Un ultimo breve sguardo alla
comunità

E. Stein : «E’ nella famiglia che il bambino viene all’esistenza. Attraverso essa riceve
la sua esistenza, cresce sotto la sua custodia e la sua cura; pensando, sentendo,
agendo con gli altri, con gli adulti, quindi vivendo in comunità, egli impara a
pensare, a sentire e ad agire, cresce come membro della comunità, ma al tempo
stesso anche come individuo, poiché la natura individuale che viene al mondo
con lui, comincia a destarsi, vive e opera negli atti che compie nella e con la
comunità conferendo loro la sua impronta. Per il fatto che un nuovo membro
cresce nella comunità e si sviluppa come suo membro, la comunità stessa
esperisce una trasformazione e uno sviluppo dinamico. In questo modo la
comunità, l’esser membro e l’individualità crescono e si sviluppano l’una accanto
all’altra ed insieme, ma al tempo stesso lottando l’una contro l’altra. Quanto più
la comunità coinvolge l’individuo nel suo “meccanismo” e lo conforma al suo tipo,
tanto maggiore è il rischio che la sua natura individuale venga inibita nel suo
sviluppo. Quanto maggiore è la forza con cui la natura individuale si sviluppa, tanto
maggiore è il rischio che la comunità diventi troppo stretta, che se ne separi
intimamente e magari anche esteriormente. Nei confronti di questi pericoli
l’individuo non è, però, inerme. L’individuo, che cresce nella comunità, e gli altri,
con i quali è in comunità, e sempre più strettamente si unisce in comunità, per loro
natura sono persone, cioè esseri dotati di ragione e liberi, che possono discernere
e in base a tale discernimento agire: conoscono anche se stessi e gli altri membri e
la comunità, e possono intervenire in essa in modo risolutivo».
Ancora la comunità


« Il lavoro di formazione sociale è necessario, perché l’essere umano non
viene al mondo come membro compiuto della comunità; perché l’essere
membro e la comunità si devono dapprima sviluppare e – possiamo ora
aggiungere – perché nella duplice natura dell’uomo, quella di individuo e
quella di membro, sono insiti pericoli e conflitti potenziali che forse è possibile
evitare con un adeguato lavoro di formazione. Pericoli sorgono nell’ambito
di uno sviluppo meramente naturale, privo di interventi sistematici. Pericoli
ancora maggiori forse sorgono a causa di interventi sistematici basati su
teorie distorte.
L’individuo /21 porta al mondo forze, le forze della natura umana e quelle
proprie individuali che nel corso della sua vita debbono e vogliono
svilupparsi. Esse si possono sviluppare solo se vengono messe in azione e ciò
avviene prevalentemente sotto la guida di e insieme con esseri umani già
formati, con “adulti”. Tale guida non deve essere necessariamente
pianificata, non deve essere un’educazione vera e propria. Il bambino
partecipa “a” ciò che fanno i grandi e fa ciò che gli richiedono. E spesso
agiscono dinanzi a lui e accampano pretese nei suoi confronti senza avere
alle spalle tutta una consapevolezza pedagogica, senza riflettere se l’azione
a cui – consciamente o inconsciamente – lo spingono sia funzionale al suo
sviluppo individuale e sociale.

E. Stein: «Nella famiglia e anche in comunità più ampie
viene per lo più presupposto “tout court” che il singolo
possa “partecipare a”, che egli pensi e senta come gli altri.
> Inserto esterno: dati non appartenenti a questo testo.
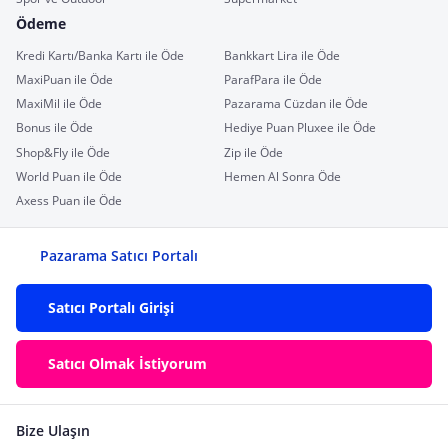
Ödeme
Kredi Kartı/Banka Kartı ile Öde
Bankkart Lira ile Öde
MaxiPuan ile Öde
ParafPara ile Öde
MaxiMil ile Öde
Pazarama Cüzdan ile Öde
Bonus ile Öde
Hediye Puan Pluxee ile Öde
Shop&Fly ile Öde
Zip ile Öde
World Puan ile Öde
Hemen Al Sonra Öde
Axess Puan ile Öde
Pazarama Satıcı Portalı
Satıcı Portalı Girişi
Satıcı Olmak İstiyorum
Bize Ulaşın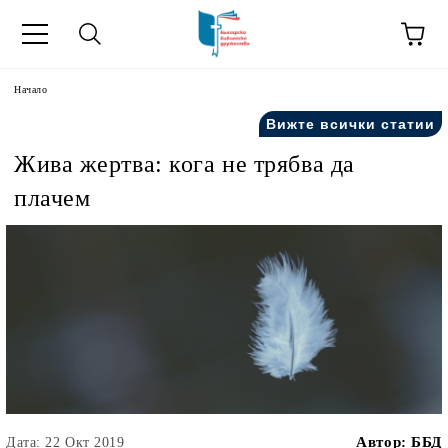
ик
Начало
Вижте всички статии
Жива жертва: кога не трябва да
плачем
Автор:
ББД
Дата: 22 Окт 2019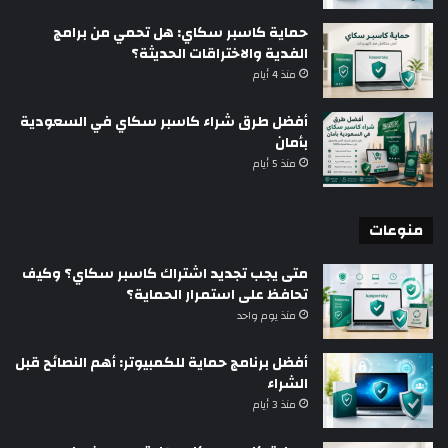
حماية كاسبر سكاي: هل تحمي من برامج
الفدية والاختراقات الحديثة؟
منذ 4 أيام
أفضل طرق شراء كاسبر سكاي في السعودية
بأمان
منذ 5 أيام
منوعات
متى يجب تجديد اشتراك كاسبر سكاي؟ وكيف
تحافظ على استمرار الحماية؟
منذ يوم واحد
أفضل برنامج حماية للكمبيوتر: أهم النصائح قبل
الشراء
منذ 3 أيام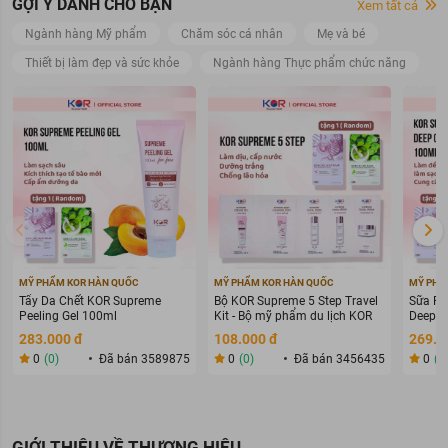
GỢI Ý DÀNH CHO BẠN
Xem tất cả
Ngành hàng Mỹ phẩm
Chăm sóc cá nhân
Mẹ và bé
Thiết bị làm đẹp và sức khỏe
Ngành hàng Thực phẩm chức năng
MỸ PHẨM KOR HÀN QUỐC
MỸ PHẨM KOR HÀN QUỐC
MỸ PHẨ
Tẩy Da Chết KOR Supreme
Bộ KOR Supreme 5 Step Travel
Sữa Rử
Peeling Gel 100ml
Kit - Bộ mỹ phẩm du lịch KOR
Deep C
283.000 đ
108.000 đ
269.0
0
(0)
Đã bán 3589875
0
(0)
Đã bán 3456435
0
(0
GIỚI THIỆU VỀ THƯƠNG HIỆU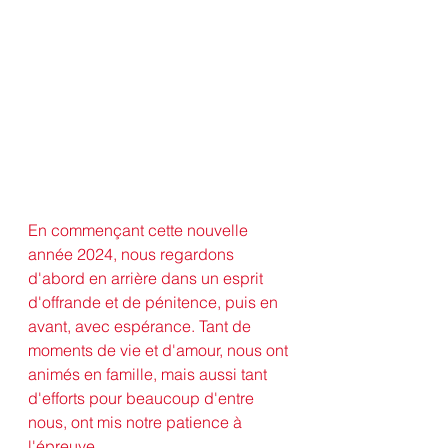
En commençant cette nouvelle 
année 2024, nous regardons 
d'abord en arrière dans un esprit 
d'offrande et de pénitence, puis en 
avant, avec espérance. Tant de 
moments de vie et d'amour, nous ont 
animés en famille, mais aussi tant 
d'efforts pour beaucoup d'entre 
nous, ont mis notre patience à 
l'épreuve.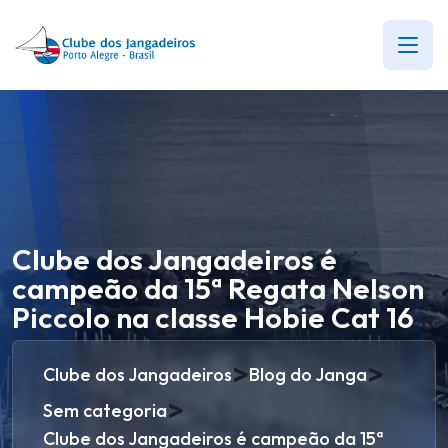
Clube dos Jangadeiros é
campeão da 15ª Regata Nelson
Piccolo na classe Hobie Cat 16
>
>
Clube dos Jangadeiros
Blog do Janga
>
Sem categoria
Clube dos Jangadeiros é campeão da 15ª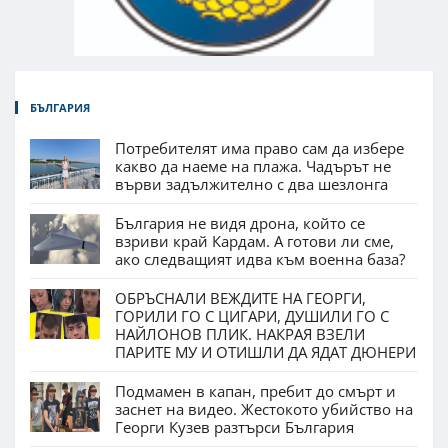
БЪЛГАРИЯ
Потребителят има право сам да избере
какво да наеме на плажа. Чадърът не
върви задължително с два шезлонга
България не видя дрона, който се
взриви край Кардам. А готови ли сме,
ако следващият идва към военна база?
ОБРЪСНАЛИ ВЕЖДИТЕ НА ГЕОРГИ,
ГОРИЛИ ГО С ЦИГАРИ, ДУШИЛИ ГО С
НАЙЛОНОВ ПЛИК. НАКРАЯ ВЗЕЛИ
ПАРИТЕ МУ И ОТИШЛИ ДА ЯДАТ ДЮНЕРИ
Подмамен в капан, пребит до смърт и
заснет на видео. Жестокото убийство на
Георги Кузев разтърси България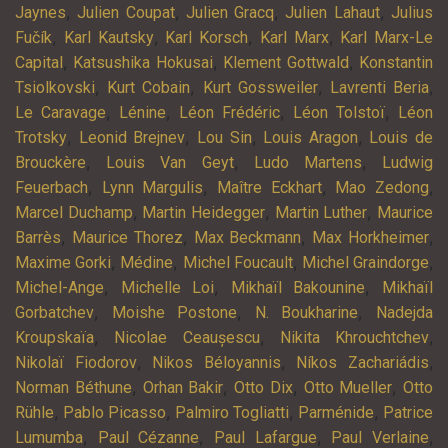
,
,
,
,
Jaynes
Julien Coupat
Julien Gracq
Julien Lahaut
Julius
,
,
,
,
Fučík
Karl Kautsky
Karl Korsch
Karl Marx
Karl Marx-Le
,
,
,
Capital
Katsushika Hokusai
Klement Gottwald
Konstantin
,
,
,
,
Tsiolkovski
Kurt Cobain
Kurt Gossweiler
Lavrenti Beria
,
,
,
,
Le Caravage
Lénine
Léon Frédéric
Léon Tolstoï
Léon
,
,
,
,
Trotsky
Leonid Brejnev
Lou Sin
Louis Aragon
Louis de
,
,
,
Brouckère
Louis Van Geyt
Ludo Martens
Ludwig
,
,
,
,
Feuerbach
Lynn Margulis
Maître Eckhart
Mao Zedong
,
,
,
Marcel Duchamp
Martin Heidegger
Martin Luther
Maurice
,
,
,
,
Barrès
Maurice Thorez
Max Beckmann
Max Horkheimer
,
,
,
,
Maxime Gorki
Médine
Michel Foucault
Michel Graindorge
,
,
,
Michel-Ange
Michelle Loi
Mikhaïl Bakounine
Mikhaïl
,
,
,
Gorbatchev
Moishe Postone
N. Boukharine
Nadejda
,
,
,
Kroupskaïa
Nicolae Ceaușescu
Nikita Khrouchtchev
,
,
,
Nikolaï Fiodorov
Nikos Béloyannis
Níkos Zachariádis
,
,
,
,
Norman Béthune
Orhan Bakir
Otto Dix
Otto Mueller
Otto
,
,
,
,
Rühle
Pablo Picasso
Palmiro Togliatti
Parménide
Patrice
,
,
,
,
Lumumba
Paul Cézanne
Paul Lafargue
Paul Verlaine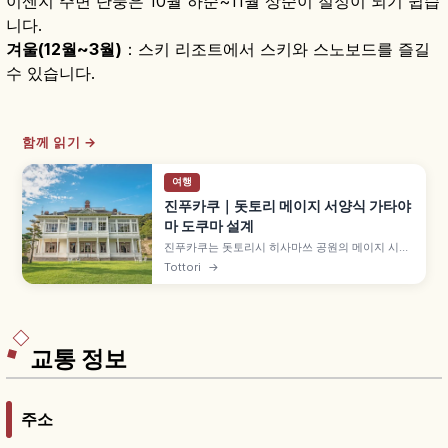
이센지 주변 단풍은 10월 하순~11월 상순이 절정이 되기 쉽습
니다.
겨울(12월~3월)
：스키 리조트에서 스키와 스노보드를 즐길
수 있습니다.
함께 읽기 →
여행
진푸카쿠｜돗토리 메이지 서양식 가타야
마 도쿠마 설계
진푸카쿠는 돗토리시 히사마쓰 공원의 메이지 시대
서양식 건축으로, 옛 돗토리번 번주 이케다 나카히
Tottori
→
로 후작이 황태자 요시히토 친왕(다이쇼 천황) 산인
행계 숙박 시설로 건설했습니다. 가타야마 도쿠마
설계 프렌치 르네상스 양식 백악 목조, 본관 보수 공
사 휴관 등을 함께 안내합니다.
교통 정보
주소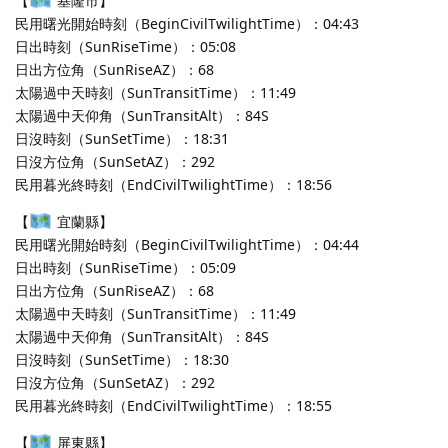
【
基隆市】
民用曙光開始時刻（BeginCivilTwilightTime）：04:43
日出時刻（SunRiseTime）：05:08
日出方位角（SunRiseAZ）：68
太陽過中天時刻（SunTransitTime）：11:49
太陽過中天仰角（SunTransitAlt）：84S
日沒時刻（SunSetTime）：18:31
日沒方位角（SunSetAZ）：292
民用暮光終時刻（EndCivilTwilightTime）：18:56
【
宜蘭縣】
民用曙光開始時刻（BeginCivilTwilightTime）：04:44
日出時刻（SunRiseTime）：05:09
日出方位角（SunRiseAZ）：68
太陽過中天時刻（SunTransitTime）：11:49
太陽過中天仰角（SunTransitAlt）：84S
日沒時刻（SunSetTime）：18:30
日沒方位角（SunSetAZ）：292
民用暮光終時刻（EndCivilTwilightTime）：18:55
【
屏東縣】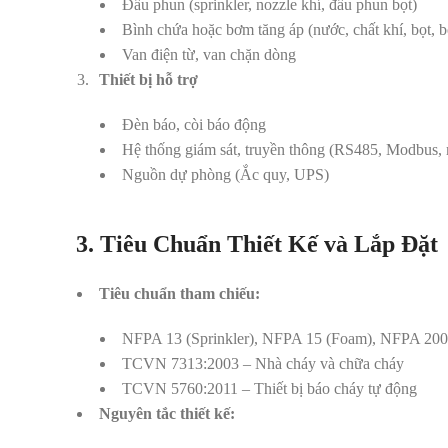
Đầu phun (sprinkler, nozzle khí, đầu phun bọt)
Bình chứa hoặc bơm tăng áp (nước, chất khí, bọt, b
Van điện từ, van chặn dòng
Thiết bị hỗ trợ
Đèn báo, còi báo động
Hệ thống giám sát, truyền thông (RS485, Modbus,
Nguồn dự phòng (Ắc quy, UPS)
3. Tiêu Chuẩn Thiết Kế và Lắp Đặt
Tiêu chuẩn tham chiếu:
NFPA 13 (Sprinkler), NFPA 15 (Foam), NFPA 2001
TCVN 7313:2003 – Nhà cháy và chữa cháy
TCVN 5760:2011 – Thiết bị báo cháy tự động
Nguyên tắc thiết kế:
E lo si colloca laddove è utile per gli scopi della comunità.
Nella misura in cui la generale natura umana e il
particolare tipo comunitario sono dominanti in lui, egli sta
al passo senza opporre resistenza e si lascia “impiegare”
qui o lì. Però, dal momento che nell’attivazione delle sue
forze, si dispiega e, al tempo stesso, si fa valere la natura
individuale, quest’ultima può portarlo in contrasto con gli
influssi e con le richieste che gli vengono dall’esterno. Tale
natura in alcuni casi determina un sentire ed un pensare
notevolmente diversi, rispetto a quelli altrui, e richiede una
realizzazione diversa rispetto a quella che ci si aspetta nel
servizio della comunità» (La vita come totalità, p. 53).